Craig Kusick Jr.

Profile
- Position: Quarterback

Personal information
- Born: June 28, 1973 (age 52) Apple Valley, Minnesota, U.S.
- Listed height: 6 ft 6 in (1.98 m)
- Listed weight: 240 lb (109 kg)

Career information
- College: Wisconsin–La Crosse
- NFL draft: 1996: undrafted

Career history
- San Francisco 49ers (1996)*; Milwaukee Mustangs (1997); Grand Rapids Rampage (1999–2000); Milwaukee Mustangs (2001);
- * Offseason and/or practice squad member only

Awards and highlights
- Second-team All-Arena (1999); NCAA Division III national champion (1995); Melberger Award (1995);

Career Arena League statistics
- Comp. / Att.: 588 / 917
- Passing yards: 6604
- TD–INT: 113–17
- Passer rating: 108.61
- Rushing TDs: 10
- Stats at ArenaFan.com

= Craig Kusick Jr. =

American football player (born 1973)

Craig Robert Kusick Jr. (born June 28, 1973) is an American former football quarterback in the Arena Football League.

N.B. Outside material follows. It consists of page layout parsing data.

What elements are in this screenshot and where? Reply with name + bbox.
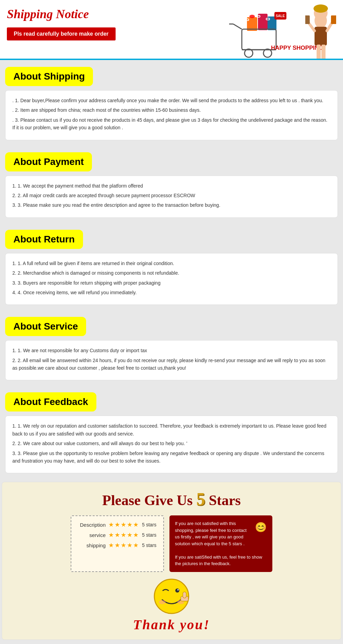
shipping-title: About Shipping: [13, 71, 85, 82]
description-count: 5 stars: [142, 522, 156, 527]
read-banner: Pls read carefully before make order: [7, 27, 116, 40]
feedback-title-box: About Feedback: [5, 392, 96, 412]
header-left: Shipping Notice Pls read carefully befor…: [7, 3, 116, 40]
shipping-label: shipping: [78, 542, 106, 548]
list-item: 1. We rely on our reputation and custome…: [12, 422, 331, 438]
stars-grid: Description ★★★★★ 5 stars service ★★★★★ …: [9, 515, 334, 572]
shipping-content: 1. Dear buyer,Please confirm your addres…: [5, 90, 338, 140]
svg-point-6: [249, 15, 255, 18]
service-title: About Service: [13, 321, 78, 332]
header: Shipping Notice Pls read carefully befor…: [0, 0, 343, 60]
cart-area: SALE HAPPY SHOPPING: [226, 3, 336, 60]
five-stars-suffix: Stars: [205, 492, 241, 508]
list-item: 2. Merchandise which is damaged or missi…: [12, 269, 331, 277]
stars-row-description: Description ★★★★★ 5 stars: [78, 521, 156, 528]
list-item: 2. Item are shipped from china; reach mo…: [12, 106, 331, 114]
payment-content: 1. We accept the payment method that the…: [5, 176, 338, 218]
list-item: 1. A full refund will be given if items …: [12, 260, 331, 267]
feedback-list: 1. We rely on our reputation and custome…: [12, 422, 331, 465]
svg-rect-22: [331, 15, 336, 24]
payment-title-box: About Payment: [5, 152, 92, 171]
about-shipping-section: About Shipping 1. Dear buyer,Please conf…: [0, 60, 343, 145]
shipping-stars: ★★★★★: [108, 541, 139, 549]
about-return-section: About Return 1. A full refund will be gi…: [0, 223, 343, 310]
payment-list: 1. We accept the payment method that the…: [12, 182, 331, 209]
feedback-content: 1. We rely on our reputation and custome…: [5, 416, 338, 473]
svg-text:SALE: SALE: [276, 14, 285, 18]
svg-point-27: [177, 589, 179, 591]
return-title: About Return: [13, 234, 75, 245]
five-stars-title: Please Give Us 5 Stars: [9, 489, 334, 509]
list-item: 4. Once receiving items, we will refund …: [12, 289, 331, 296]
woman-figure: [305, 3, 336, 60]
svg-rect-2: [258, 14, 268, 30]
stars-notice-box: 😊 If you are not satisfied with this sho…: [169, 515, 272, 572]
stars-satisfied-text: If you are satiSfied with us, feel free …: [175, 554, 262, 567]
about-service-section: About Service 1. We are not responsible …: [0, 310, 343, 385]
stars-row-service: service ★★★★★ 5 stars: [78, 531, 156, 539]
svg-rect-21: [305, 15, 310, 24]
list-item: 2. We care about our value customers, an…: [12, 440, 331, 447]
stars-row-shipping: shipping ★★★★★ 5 stars: [78, 541, 156, 549]
svg-rect-23: [317, 45, 321, 60]
service-content: 1. We are not responsible for any Custom…: [5, 340, 338, 380]
svg-rect-16: [315, 27, 327, 46]
feedback-title: About Feedback: [13, 396, 88, 407]
list-item: 2. All major credit cards are accepted t…: [12, 192, 331, 199]
list-item: 3. Please give us the opportunity to res…: [12, 450, 331, 465]
stars-notice-text: If you are not satisfied with this shopp…: [175, 521, 247, 546]
smiley-icon: 😊: [255, 520, 267, 535]
page-title: Shipping Notice: [7, 7, 116, 21]
svg-line-8: [233, 24, 242, 29]
five-stars-number: 5: [196, 489, 205, 509]
shipping-title-box: About Shipping: [5, 67, 93, 86]
winking-smiley-icon: [153, 577, 190, 615]
return-title-box: About Return: [5, 230, 83, 249]
return-content: 1. A full refund will be given if items …: [5, 253, 338, 305]
list-item: 1. We accept the payment method that the…: [12, 182, 331, 190]
cart-icon: SALE: [226, 7, 288, 60]
return-list: 1. A full refund will be given if items …: [12, 260, 331, 297]
thank-you-area: Thank you!: [9, 577, 334, 633]
svg-rect-24: [321, 45, 326, 60]
list-item: 3. Please contact us if you do not recei…: [12, 116, 331, 132]
service-title-box: About Service: [5, 317, 86, 336]
about-feedback-section: About Feedback 1. We rely on our reputat…: [0, 385, 343, 478]
shipping-count: 5 stars: [142, 542, 156, 548]
service-list: 1. We are not responsible for any Custom…: [12, 347, 331, 372]
stars-rating-box: Description ★★★★★ 5 stars service ★★★★★ …: [71, 515, 164, 572]
about-payment-section: About Payment 1. We accept the payment m…: [0, 145, 343, 223]
service-count: 5 stars: [142, 532, 156, 538]
five-stars-prefix: Please Give Us: [102, 492, 196, 508]
list-item: 3. Buyers are responsible for return shi…: [12, 279, 331, 287]
svg-rect-31: [183, 592, 186, 598]
payment-title: About Payment: [13, 156, 84, 167]
service-label: service: [78, 532, 106, 538]
svg-point-18: [314, 4, 328, 13]
list-item: 1. Dear buyer,Please confirm your addres…: [12, 97, 331, 104]
list-item: 3. Please make sure you read the entire …: [12, 201, 331, 209]
service-stars: ★★★★★: [108, 531, 139, 539]
svg-point-26: [175, 588, 179, 593]
svg-point-10: [245, 49, 253, 57]
thank-you-text: Thank you!: [9, 617, 334, 633]
list-item: 1. We are not responsible for any Custom…: [12, 347, 331, 354]
list-item: 2. All email will be answered within 24 …: [12, 357, 331, 372]
svg-point-28: [159, 600, 166, 604]
description-label: Description: [78, 522, 106, 528]
description-stars: ★★★★★: [108, 521, 139, 528]
shipping-list: 1. Dear buyer,Please confirm your addres…: [12, 97, 331, 132]
svg-point-11: [263, 49, 272, 57]
five-stars-section: Please Give Us 5 Stars Description ★★★★★…: [2, 482, 341, 640]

He played four seasons, two for the Milwaukee Mustangs (1997, 2001) and two for the Grand Rapids Rampage (1999–2000). He was named second-team All-Arena in 1999. He attended the University of Wisconsin–La Crosse, where in 1995 he led his team to the Division III championship and won the Melberger Award as the top player in Division III.

Kusick is the son of former Major League Baseball player Craig Kusick.